When considering which species will be impacted more quickly, Dias points to shorter-lived species. For sardines and shrimp, for example, a heat wave during their spawning period could crash the fishery. Longer-lived species face chronic challenges due to climate change, but less immediate risk.
Over time, the shift in species will have ripple effects. When tuna, an apex predator, enters new ecosystems, for example, it may upend food chains. In the Arctic, warming and ice melt are inviting new species into formerly inaccessible areas, while species already living at the poles, with nowhere left to migrate, are especially at risk. Cold water species are projected to lose 50% of their thermal habitat by 2050.
The problem isn’t just environmental — it’s geopolitical. As fish cross international boundaries, disputes over quotas, territory, and sovereignty are expected to rise. Pinsky warns that ecosystems are being reshuffled “like a snow globe disrupting fisheries” and “driving conflict over who gets to catch what.”
Adapting to this new normal will require major shifts in monitoring and management.
Along with better monitoring, scientists are advocating for more flexible policies that can respond to the ways fish distribution around the world is changing.

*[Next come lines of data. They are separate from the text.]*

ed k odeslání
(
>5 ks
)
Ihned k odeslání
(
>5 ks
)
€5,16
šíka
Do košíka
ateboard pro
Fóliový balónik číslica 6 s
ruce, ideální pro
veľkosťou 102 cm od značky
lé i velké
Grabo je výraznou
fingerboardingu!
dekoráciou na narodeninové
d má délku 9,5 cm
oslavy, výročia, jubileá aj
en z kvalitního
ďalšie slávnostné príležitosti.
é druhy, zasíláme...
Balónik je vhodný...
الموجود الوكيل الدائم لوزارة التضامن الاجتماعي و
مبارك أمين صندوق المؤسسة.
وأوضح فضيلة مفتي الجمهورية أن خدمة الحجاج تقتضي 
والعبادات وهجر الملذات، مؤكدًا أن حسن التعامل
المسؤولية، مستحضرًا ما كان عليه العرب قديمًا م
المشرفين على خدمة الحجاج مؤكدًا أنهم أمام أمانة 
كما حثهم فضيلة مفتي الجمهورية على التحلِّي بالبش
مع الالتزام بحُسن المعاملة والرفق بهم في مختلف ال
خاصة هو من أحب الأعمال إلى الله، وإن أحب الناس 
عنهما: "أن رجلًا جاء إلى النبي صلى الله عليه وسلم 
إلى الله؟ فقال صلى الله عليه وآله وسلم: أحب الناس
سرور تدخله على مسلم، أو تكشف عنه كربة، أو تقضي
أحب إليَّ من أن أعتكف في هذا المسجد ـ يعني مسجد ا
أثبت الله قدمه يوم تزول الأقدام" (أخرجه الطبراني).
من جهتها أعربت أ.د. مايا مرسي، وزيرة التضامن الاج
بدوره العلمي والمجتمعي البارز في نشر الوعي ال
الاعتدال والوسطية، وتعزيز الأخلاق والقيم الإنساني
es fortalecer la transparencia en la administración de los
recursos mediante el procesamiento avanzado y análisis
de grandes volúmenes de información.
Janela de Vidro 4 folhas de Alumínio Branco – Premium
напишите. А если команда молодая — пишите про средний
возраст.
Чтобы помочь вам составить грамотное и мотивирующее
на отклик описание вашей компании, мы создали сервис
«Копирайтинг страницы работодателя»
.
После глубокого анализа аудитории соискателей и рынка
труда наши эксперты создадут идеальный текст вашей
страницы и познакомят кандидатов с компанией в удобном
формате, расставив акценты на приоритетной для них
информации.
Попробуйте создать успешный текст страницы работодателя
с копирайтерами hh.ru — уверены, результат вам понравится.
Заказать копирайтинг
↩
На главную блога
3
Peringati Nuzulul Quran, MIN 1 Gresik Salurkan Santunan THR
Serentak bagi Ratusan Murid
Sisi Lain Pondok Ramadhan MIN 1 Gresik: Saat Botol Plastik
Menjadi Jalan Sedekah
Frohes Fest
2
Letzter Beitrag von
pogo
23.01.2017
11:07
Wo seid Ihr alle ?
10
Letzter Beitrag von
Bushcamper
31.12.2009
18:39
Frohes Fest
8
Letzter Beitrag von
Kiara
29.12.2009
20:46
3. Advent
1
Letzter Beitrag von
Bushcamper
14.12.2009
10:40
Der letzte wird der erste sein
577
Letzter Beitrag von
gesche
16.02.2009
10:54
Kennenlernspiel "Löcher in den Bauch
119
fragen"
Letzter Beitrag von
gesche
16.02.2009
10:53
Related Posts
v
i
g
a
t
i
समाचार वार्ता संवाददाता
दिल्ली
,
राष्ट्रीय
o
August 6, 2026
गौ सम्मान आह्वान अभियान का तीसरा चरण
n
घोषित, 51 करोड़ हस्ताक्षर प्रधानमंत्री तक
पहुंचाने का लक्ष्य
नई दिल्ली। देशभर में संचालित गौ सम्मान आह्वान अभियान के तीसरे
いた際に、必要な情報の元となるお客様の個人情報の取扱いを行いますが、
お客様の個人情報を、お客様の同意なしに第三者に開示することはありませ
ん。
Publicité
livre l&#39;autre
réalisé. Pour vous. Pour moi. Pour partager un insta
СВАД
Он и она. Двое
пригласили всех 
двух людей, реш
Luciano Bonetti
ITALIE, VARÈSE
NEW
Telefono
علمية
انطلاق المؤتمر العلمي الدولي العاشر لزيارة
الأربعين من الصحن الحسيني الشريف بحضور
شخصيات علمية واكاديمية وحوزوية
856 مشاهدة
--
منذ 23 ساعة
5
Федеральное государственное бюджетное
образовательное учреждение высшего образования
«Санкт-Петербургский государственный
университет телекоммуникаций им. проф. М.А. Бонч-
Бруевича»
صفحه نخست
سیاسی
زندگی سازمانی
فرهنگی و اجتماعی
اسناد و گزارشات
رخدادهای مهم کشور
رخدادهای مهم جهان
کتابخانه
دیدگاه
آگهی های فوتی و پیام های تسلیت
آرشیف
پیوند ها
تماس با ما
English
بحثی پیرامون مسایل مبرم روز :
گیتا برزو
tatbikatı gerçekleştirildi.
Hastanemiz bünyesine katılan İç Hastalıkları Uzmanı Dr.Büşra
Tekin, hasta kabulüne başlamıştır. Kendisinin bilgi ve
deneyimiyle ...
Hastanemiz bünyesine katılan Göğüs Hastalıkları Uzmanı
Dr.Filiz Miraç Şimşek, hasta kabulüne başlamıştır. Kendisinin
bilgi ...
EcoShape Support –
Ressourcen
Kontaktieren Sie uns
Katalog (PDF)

“Often marine protections are very rigid and defined, in order for them to be permanent and enforceable,” says Palacios-Abrantes. “But in an age of climate change, some fish populations are moving outside the boundaries of, for example, protected areas or national jurisdictions. We need to be able to revise protections and work across national governments to respond to real-time environmental shifts.”
In visits with fishers in the Eastern Tropical Pacific, fishers told Palacios-Abrantes how they are already adapting. For example, when fishing for tuna, they change their location depending on the climate, and are seeking to change fishing gears to catch tuna at greater depths due to warming waters.
“Climate change adaptations need to come from communities that are being most affected, if they are to truly be effective,” Palacios-Abrantes says.
“As the oceans change, so must we,” says Dias. “The impacts are going to be unevenly spread across the globe. We must be quick to adapt and support fishers on the frontlines.”